Uniswap doesn’t have a native token, but each trading pair is represented by a freely transferable ERC-20 token. All trading fees are added to the appropriate trading pool, and that fee usually ranges around 0.3% on a trade.
A derivative is essentially a synthetic asset that represents a real-world asset. Creating these kinds of assets on the blockchain gives users access to real-world markets while providing the security that comes with a decentralized network.
Synthetix controls almost $88.5 million in funds and represents 20 different synths connected to cryptocurrencies, fiat currencies, and commodities. The project intends to introduce stocks and indices in the future.
Other derivatives based projects include predictive markets, one of the most popular use cases for blockchain projects. Augur is a popular peer-to-peer project in that space. It allows anyone to create a market surrounding a real-world event. Given gambling is one of the most popular uses for crypto, these kinds of markets have continued to thrive.
The Lightning Network handles $7.7 million worth of payments at any given time and is the only payment network that’s on the Bitcoin blockchain.
There are two payments projects on the Ethereum network: xDai and Connext. xDai is a sidechain project with five-second block times and low gas costs. It is associated with the POA Network and MakerDao. Connext essentially allows users to load a card with value and use that value instantly.

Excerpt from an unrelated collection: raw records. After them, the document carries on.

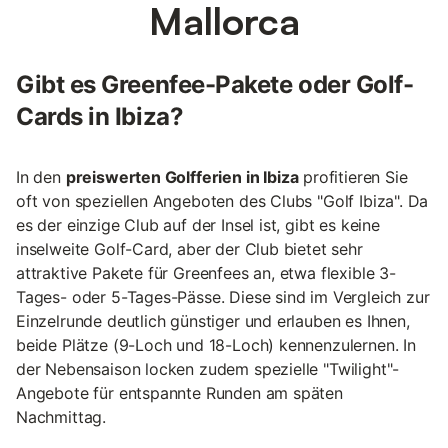
Mallorca
Gibt es Greenfee-Pakete oder Golf-
Cards in Ibiza?
In den
preiswerten Golfferien in Ibiza
profitieren Sie
oft von speziellen Angeboten des Clubs "Golf Ibiza". Da
es der einzige Club auf der Insel ist, gibt es keine
inselweite Golf-Card, aber der Club bietet sehr
attraktive Pakete für Greenfees an, etwa flexible 3-
Tages- oder 5-Tages-Pässe. Diese sind im Vergleich zur
Einzelrunde deutlich günstiger und erlauben es Ihnen,
beide Plätze (9-Loch und 18-Loch) kennenzulernen. In
der Nebensaison locken zudem spezielle "Twilight"-
Angebote für entspannte Runden am späten
Nachmittag.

WBTC is an ERC-20 token backed by Bitcoin. The idea behind it is to bring the vast liquidity available on the Bitcoin network to Ethereum. WBTCs are traded on both decentralized and centralized exchanges. Users can swap WBTC through eight different merchants. Swapping assets does require customers to go through Anti-Money Laundering (AML) and Know Your Client (KYC) procedures. This initiative is run by a decentralized autonomous organization and is supported by 16 different projects that all have an interest in decentralizing finance. These include Dharma, MakerDao, Set Protocol and Compound.
The Future of DeFi
The world of decentralized finance exists to continue the mission of providing users with democracy and agency over their value and to make the cryptocurrency market more stable and accessible. That means making it accessible to consumers, merchants, investors, and institutions. Innovation is propelling DeFi into real-world use cases, giving the technology the avenues and potential to impact the world.